«America first!». Depuis son retour à la Maison Blanche, Donald Trump sème l'incertitude dans le monde avec une politique économique agressive. Le président a décrété mardi 4 mars des hausses de droits de douane contre les importations en provenance du Canada et du Mexique, exception faite (pour l'instant) du secteur automobile, dont les taxes ont été reportées d'un mois.
La Chine a également été frappée de plein fouet, les droits de douane sur ses exportations ayant été augmentés de 20%. Quant à l'Europe, elle pourrait bien être la prochaine victime de Donald Trump. Par ces mesures, le président américain souhaite donner un second souffle à l'industrie américaine.
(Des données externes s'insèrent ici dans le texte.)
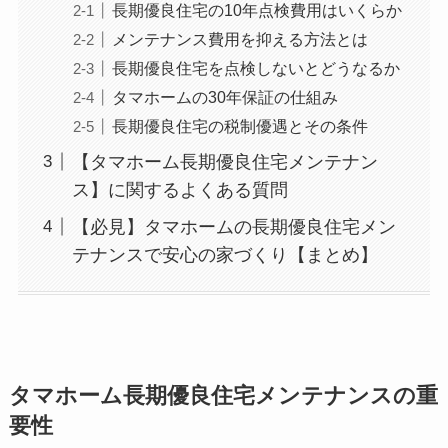
長期優良住宅の10年点検費用はいくらか
メンテナンス費用を抑える方法とは
長期優良住宅を点検しないとどうなるか
タマホームの30年保証の仕組み
長期優良住宅の税制優遇とその条件
【タマホーム長期優良住宅メンテナン
ス】に関するよくある質問
【必見】タマホームの長期優良住宅メン
テナンスで安心の家づくり【まとめ】
タマホーム長期優良住宅メンテナンスの重
要性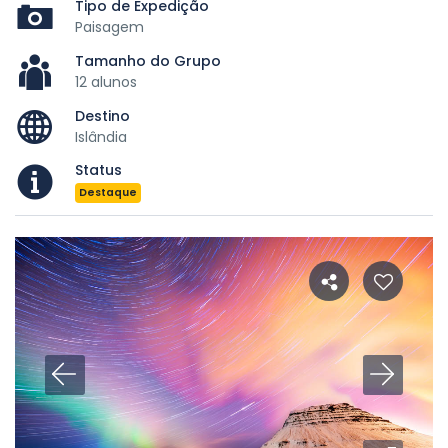
Tipo de Expedição
Paisagem
Tamanho do Grupo
12 alunos
Destino
Islândia
Status
Destaque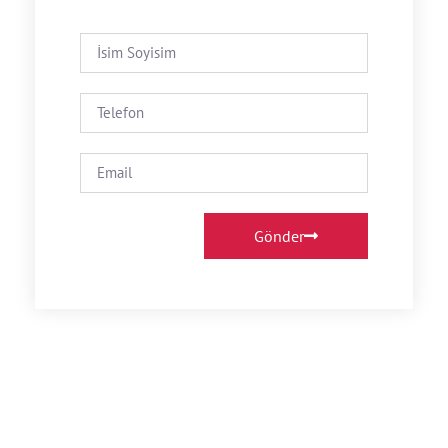
Gönder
Mais ce n'est pas tout: le milliardaire veut aussi accroitre la force de frappe de l'économie américaine à l'étranger. A ce titre, il a signé un décret le 3 février dernier afin créer un fonds souverain américain. Un fonds souverain est un fonds d'investissement possédé par un Etat et financé par les excédents de son activité économique. Une telle réserve permet au pays d'investir où il le souhaite, dans le but de générer des rendements à long terme.
Une tendance inquiétante
Le fonds souverain américain est destiné à devenir l'un des plus grands investisseurs au monde. Pour ce faire, Trump souhaite s'inspirer du fonds souverain saoudien qui, avec des actifs et des participations d'une valeur de plus de 900 milliards de francs, compte parmi les plus grands.
Un projet qui inquiète le conseiller national et figure du Centre Martin Candinas. «C'est un engagement clair des Etats-Unis en faveur d'une politique industrielle agressive.» Le fonds américain viendrait s'ajouter à ceux de l'Arabie Saoudite, du Qatar, ou encore de la Chine: autant de pays dont l'influence sur l'économie mondiale s'est considérablement accrue ces dernières années.
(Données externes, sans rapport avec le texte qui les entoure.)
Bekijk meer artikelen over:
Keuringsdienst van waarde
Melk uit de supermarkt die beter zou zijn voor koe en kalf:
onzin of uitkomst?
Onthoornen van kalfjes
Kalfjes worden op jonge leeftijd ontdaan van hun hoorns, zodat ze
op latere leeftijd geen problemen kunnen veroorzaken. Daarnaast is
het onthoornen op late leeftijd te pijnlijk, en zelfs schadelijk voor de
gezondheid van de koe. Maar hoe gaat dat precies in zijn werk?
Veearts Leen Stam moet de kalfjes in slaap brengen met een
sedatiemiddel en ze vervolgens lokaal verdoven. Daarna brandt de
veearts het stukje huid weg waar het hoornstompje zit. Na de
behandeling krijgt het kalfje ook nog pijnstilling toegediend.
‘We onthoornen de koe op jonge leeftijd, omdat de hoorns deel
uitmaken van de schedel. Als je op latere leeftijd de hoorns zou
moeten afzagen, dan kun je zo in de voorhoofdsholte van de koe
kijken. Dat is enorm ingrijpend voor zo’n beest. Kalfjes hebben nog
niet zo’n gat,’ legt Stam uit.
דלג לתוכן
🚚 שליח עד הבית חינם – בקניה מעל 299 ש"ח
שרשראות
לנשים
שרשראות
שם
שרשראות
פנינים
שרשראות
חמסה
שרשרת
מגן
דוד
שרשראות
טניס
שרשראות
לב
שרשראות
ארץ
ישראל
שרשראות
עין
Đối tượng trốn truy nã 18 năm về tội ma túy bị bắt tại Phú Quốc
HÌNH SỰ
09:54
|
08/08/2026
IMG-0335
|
La Suisse doit-elle rentrer dans la danse?
Pour l'élu grison, cela n'augure rien de bon pour les entreprises suisses. Il a donc demandé au Conseil fédéral comment il comptait protéger la Suisse face à cette évolution. Et il en a profité pour glisser son idée sur la question. «Ne serait-il pas nécessaire que la Suisse crée également un fonds souverain et adopte des instruments de politique industrielle tels que des contrôles des investissements?», a-t-il demandé à l'adresse des Sept sages.
Ce n'est pas la première fois que cette thématique est mise sur la table. En septembre 2020, le conseiller aux Etats valaisan Beat Rieder (Le Centre) avait lui aussi demandé la création d'un fonds souverain, mais sa motion avait été rejetée.
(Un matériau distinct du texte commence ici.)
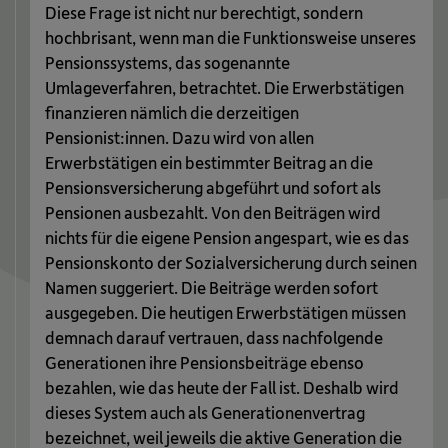
Diese Frage ist nicht nur berechtigt, sondern
hochbrisant, wenn man die Funktionsweise unseres
Pensionssystems, das sogenannte
Umlageverfahren, betrachtet. Die Erwerbstätigen
finanzieren nämlich die derzeitigen
Pensionist:innen. Dazu wird von allen
Erwerbstätigen ein bestimmter Beitrag an die
Pensionsversicherung abgeführt und sofort als
Pensionen ausbezahlt. Von den Beiträgen wird
nichts für die eigene Pension angespart, wie es das
Pensionskonto der Sozialversicherung durch seinen
Namen suggeriert. Die Beiträge werden sofort
ausgegeben. Die heutigen Erwerbstätigen müssen
demnach darauf vertrauen, dass nachfolgende
Generationen ihre Pensionsbeiträge ebenso
bezahlen, wie das heute der Fall ist. Deshalb wird
dieses System auch als Generationenvertrag
bezeichnet, weil jeweils die aktive Generation die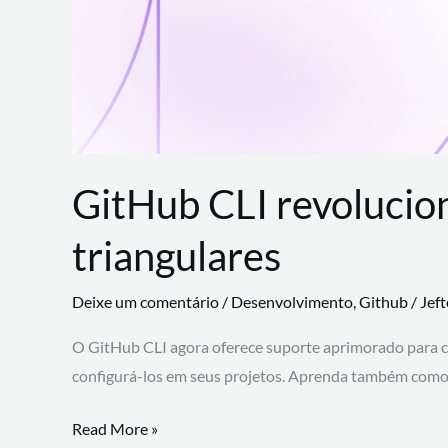
GitHub CLI revolucio
triangulares
Deixe um comentário
/
Desenvolvimento
,
Github
/
Jef
O GitHub CLI agora oferece suporte aprimorado para 
configurá-los em seus projetos. Aprenda também como 
GitHub
Read More »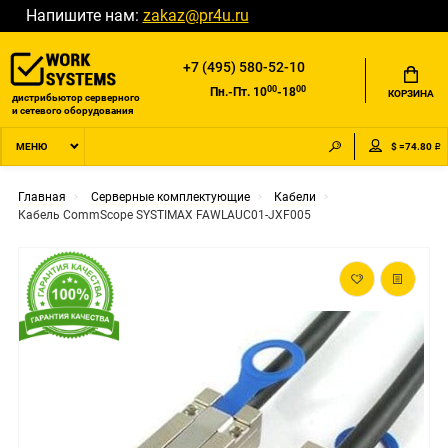
Напишите нам:
zakaz@pr4u.ru
+7 (495) 580-52-10
00
00
Пн.-Пт. 10
-18
КОРЗИНА
дистрибьютор серверного
и сетевого оборудования
$ =74.80 ₽
МЕНЮ
Главная
Серверные комплектующие
Кабели
Кабель CommScope SYSTIMAX FAWLAUC01-JXF005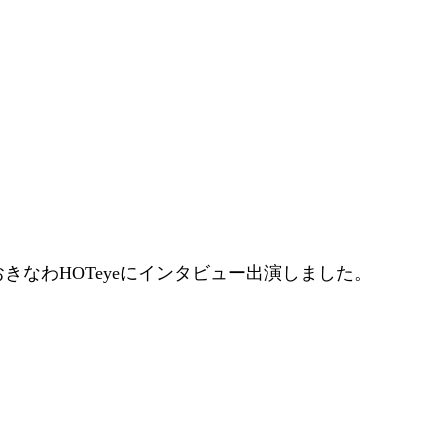
 おきなわHOTeyeにインタビュー出演しました。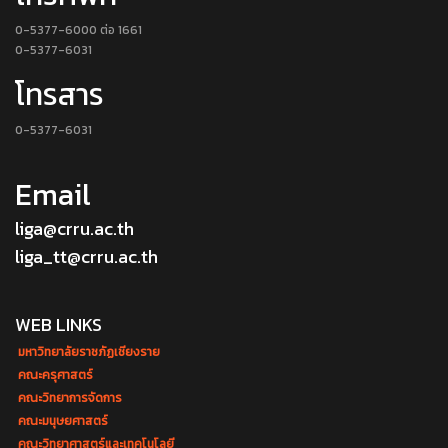
0-5377-6000 ต่อ 1661
0-5377-6031
โทรสาร
0-5377-6031
Email
liga@crru.ac.th
liga_tt@crru.ac.th
WEB LINKS
มหาวิทยาลัยราชภัฏเชียงราย
คณะครุศาสตร์
คณะวิทยาการจัดการ
คณะมนุษยศาสตร์
คณะวิทยาศาสตร์และเทคโนโลยี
A l'heure actuelle, une loi sur le contrôle des investissements est en cours d'examen au Parlement: le Conseil des Etats devra se prononcer sur la question lors de la session de printemps. La commission économique compétente a d'ores et déjà recommandé de ne pas entrer en matière, par crainte d'un affaiblissement de la sécurité juridique et de l'attractivité de la place économique suisse.
Un contexte toujours plus incertain
Martin Candinas hoche la tête, sceptique. «Si, après la Chine, les Etats-Unis se lancent à leur tour (...), nous devons tout de même réfléchir, au vu de la situation géopolitique mondiale, à la manière dont nous allons réagir et protéger nos entreprises stratégiques contre des rachats étrangers.»
Pour l'élu, cela passe à la fois par un contrôle des investissements et par l’acquisition de participations dans des entreprises d’importance systémique. «Si d'autres pays misent sur plus de protectionnisme, nous devons nous y opposer pour protéger notre joyau», affirme l'homme du Centre.
La BNS mobilisée?
Quant à la question de savoir comment un tel fonds d'investissement doit être garni, Martin Candinas a une réponse toute trouvée. «Un fonds souverain suisse pourrait être alimenté et géré par la Banque nationale.»
Celle-ci a enregistré un bénéfice de 81 milliards de francs rien que l'année dernière, rappelle l'élu. Une partie au moins de cette somme pourrait être utilisée pour un fonds: «Ce ne serait pas de l'argent perdu, mais des investissements qui pourraient même rapporter des bénéfices.»
Martin Candinas attend désormais la réponse du Conseil fédéral. Il n'exclut pas de déposer une intervention, laquelle pourrait – en cas d'acceptation – remettre officiellement sur la table la question de la création d'un fonds souverain. En tout cas, l'élu y croit: «Au vu de la situation aux Etats-Unis, cette idée pourrait bien faire son chemin au Parlement.»